Most people don't know how to deal with our whole infertility thing. It's foreign territory to them. Either they don't want kids yet (so they're still in the avoiding pregnancy stage of life) or it was so easy for them to get pregnant they're just shocked it's not easy for everyone else. It's also extremely personal because it makes people think about your sex life and, as far as polite conversation goes, you should always avoid talking about religion, politics and sex.

Obviously, whether I tell you the whole truth or not depends on how close we are. My mom knows a lot and so do a handful of friends. One friend and I have gotten to the point of texting each other when we find out someone we know is pregnant. We can express our hurt and frustration to each other without appearing like lepers or Wicked Witches of the East to anyone else. 

Strangers are another story. When we were on vacation in Turks & Caicos, hotel employees and other guests would find out that the Mr. and I have been married for four years and they'd inevitably ask if we have children? They didn't really care. They just want to see if we fit in to the social norm. We were forced to answer no, we do not have children. They'd then answer one of two ways: "You'd better get on that..." (and go on about the joys of parenthood) or "Enjoy it while it lasts..." (and go on about the pains of parenthood).
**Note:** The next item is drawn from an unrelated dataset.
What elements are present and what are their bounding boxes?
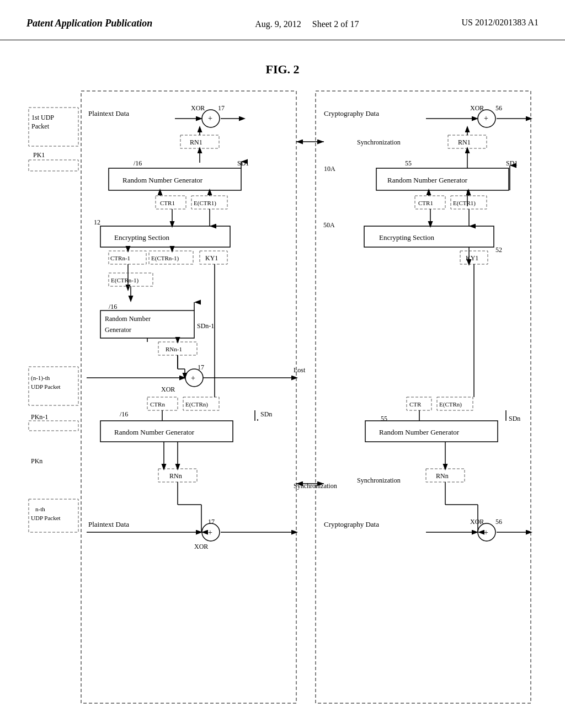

Luckily, I was prepared for this. I had recently read a post by a fellow childless blogger who went to get a manicure and the manicurist cried when she found out that this woman didn't have any children. The manicurist felt sadness and pity for this woman because she (the manicurist) thought having children was the best thing that ever happened her. I didn't want to feel that pity. I was on vacation and wanted to get away from the stigma of infertility.

So I would just nod and smile and say we have to go to somewhere (whether we actually did or didn't). And I think I'll continue to do that in the future because sometimes a little lying is the only way no one ends up feeling bad... including me.